I have been working as a patient advocate, peer helper, treatment literacy trainer and policy advocate in the HIV/AIDS field for more than a decade now. HIV is no longer looked at as a standalone illness, instead we talk about a syndemic that is described as the combination and concurrent appearance of HIV, hepatitis C (HCV), substance use (which is now also considered a mental illness and a complication of depression), and tuberculosis. Various settings in the world see different combinations of these illnesses, and there are different configurations or patterns of how these illnesses affect key populations, depending on the social, political, and cultural landscapes. There are few illnesses that are as situational and socially determined as HIV and concurrent conditions.
My involvement as a person living with HIV, depression, and formerly also HCV is deeply personal. For years I was wondering how it could happen that I, a white, middle-class, relatively wealthy, educated gay man had not had sufficient information and care to prevent these infections (and subsequent depression) from happening to me? Why wasn’t there enough information? Why does it keep happening in my region? Why are infection rates consistently higher in Eastern Europe in all affected populations than elsewhere? My decision and commitment to work as a patient advocate started from this stance: I want to tell two things to my peers. One is that HIV and HCV are preventable illnesses. The other is that HCV can be cured if there is access to good quality and affordable medication, and that there is such a thing as a liveable life with HIV.

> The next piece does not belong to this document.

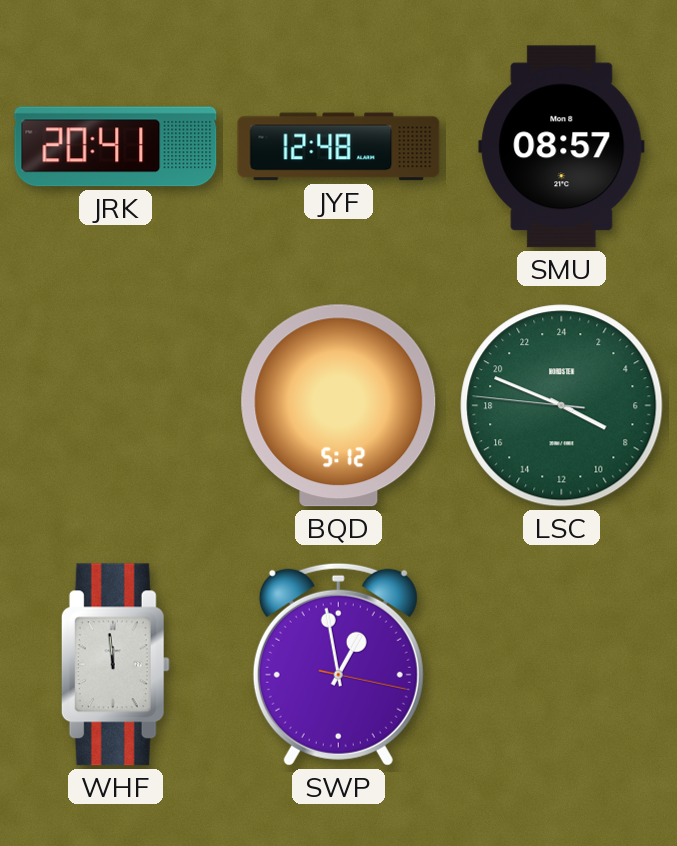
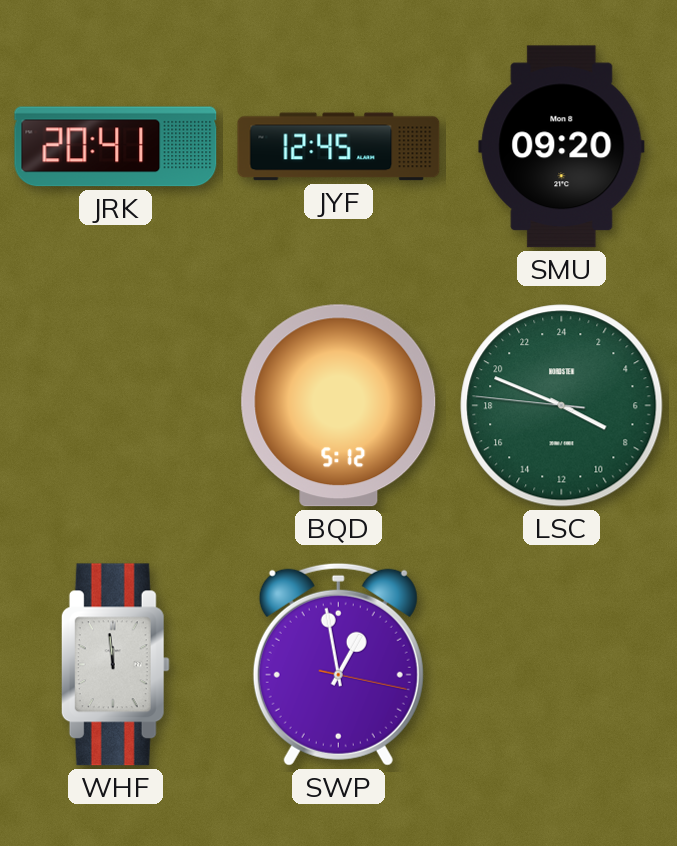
JYF: 12:48 -> 12:45
SMU: 08:57 -> 09:20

This is an increasingly difficult task in Central and Eastern Europe and Central Asia. These regions are currently the places where the HIV and HCV epidemics are rampant—in many cases the situation in Eastern Europe is much worse than it was on the African continent 20 years ago. People keep dying of AIDS and tuberculosis—both preventable causes of death. Stigma and discrimination against HIV are aggravated by layered stigma against key populations like substance users, men who have sex with men, or sex workers of all genders. While there is compelling scientific evidence that treatment of HIV is prevention, and while HCV has become completely curable in up to 96% of the cases, access to life saving medicine and curative interventions are missing or impossibly difficult to reach in several countries of the region, including Russia or Ukraine.

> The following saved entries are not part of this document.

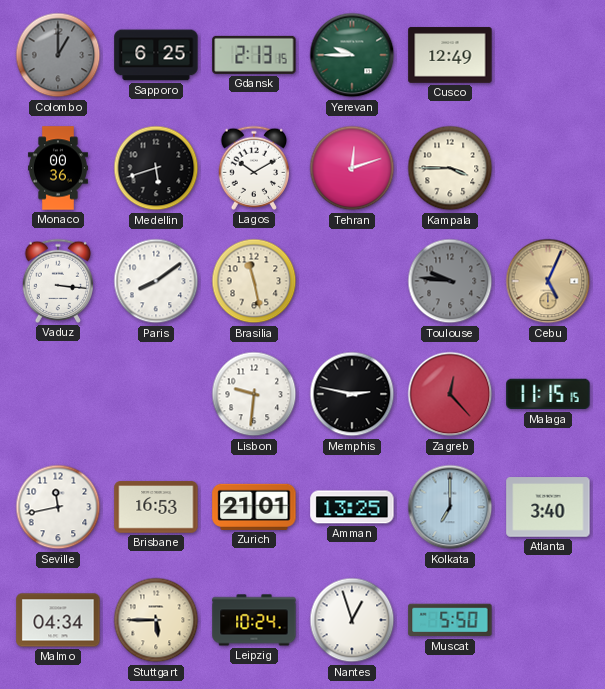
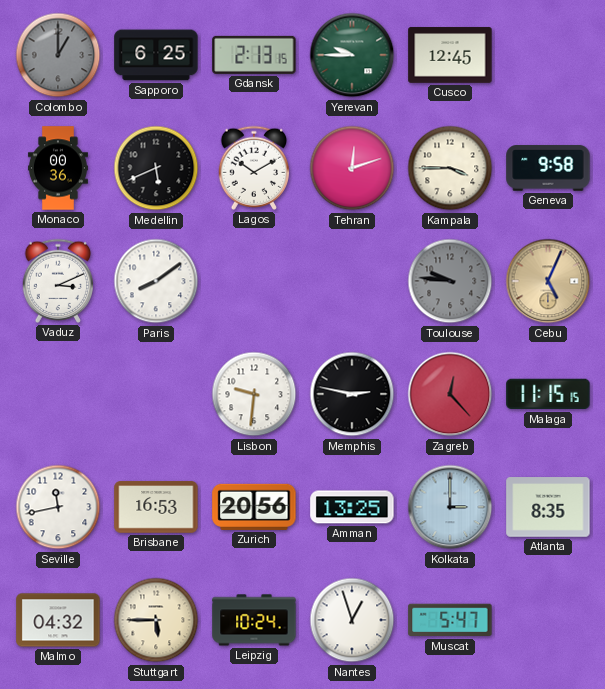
Cusco: 12:49 -> 12:45
Medellin: 5:42 -> 5:41
Geneva: none -> 9:58
Vaduz: 3:16 -> 3:11
Brasilia: 11:28 -> none
Zurich: 21:01 -> 20:56
Kolkata: 7:00 -> 3:00
Atlanta: 3:40 -> 8:35
Malmo: 04:34 -> 04:32
Muscat: 5:50 -> 5:47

Advocacy around access to treatment, human rights, and for access to affordable medicines is essential. For example, generic drugs saved South Africa from an even bigger devastation by HIV in the nineties, however, the same generic medicines remain unavailable or inexplicably expensive in Eastern Europe. And the patient community is often weak, impoverished, and disadvantaged. Where patient advocacy can play a massive role is through education, outreach, and direct, hands-on activism such as obtaining pharmaceuticals for patients who are in need.

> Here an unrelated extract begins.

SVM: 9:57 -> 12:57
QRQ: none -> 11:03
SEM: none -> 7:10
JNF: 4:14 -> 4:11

The HIV community has been one of the leaders and inventors of patient activism globally. Aptly documented by Epstein [1], Patton [2] or even our fellow patient author Matthias Wienold, this movement now embodies the genes of patient activism and advocacy from violent street protest against the death of thousands of AIDS patients to high level diplomacy with the leaders of the UN. However, this knowledge is worthless unless we can spread it to other patient communities and the civil society at large. This may be even more difficult in settings that, for historical reasons, have a weaker civil sector than in Western Europe or the United States.
As a member of and contributor to the European AIDS Treatment Group, I am in a privileged position to access first-hand information and to tap into the resources and knowledge accumulated by the global HIV movement. I want to make sure that I can use these resources to help my less privileged peers, but also to help others in the prevention of HIV, HCV, and tuberculosis.
Tamás Bereczky is a gay, HIV positive father living in Budapest, Hungary. A linguist and social psychologist by profession, Tamás currently works as the communications officer of EATG, the largest network of individuals living with HIV in Europe. His latest project is the “Other 364 Days When It’s Not World AIDS Day” video blog.
Competing interests: None declared.
[1] Epstein, S. (1995) ‘The construction of lay expertise: AIDS activism and the forging of credibility in the reform of clinical trials’, Science, Technology & Human Values, 20(4), pp. 408–437. doi: 10.1177/016224399502000402.
[2] Patton, C. (1991) Inventing AIDS. London, United Kingdom: Routledge.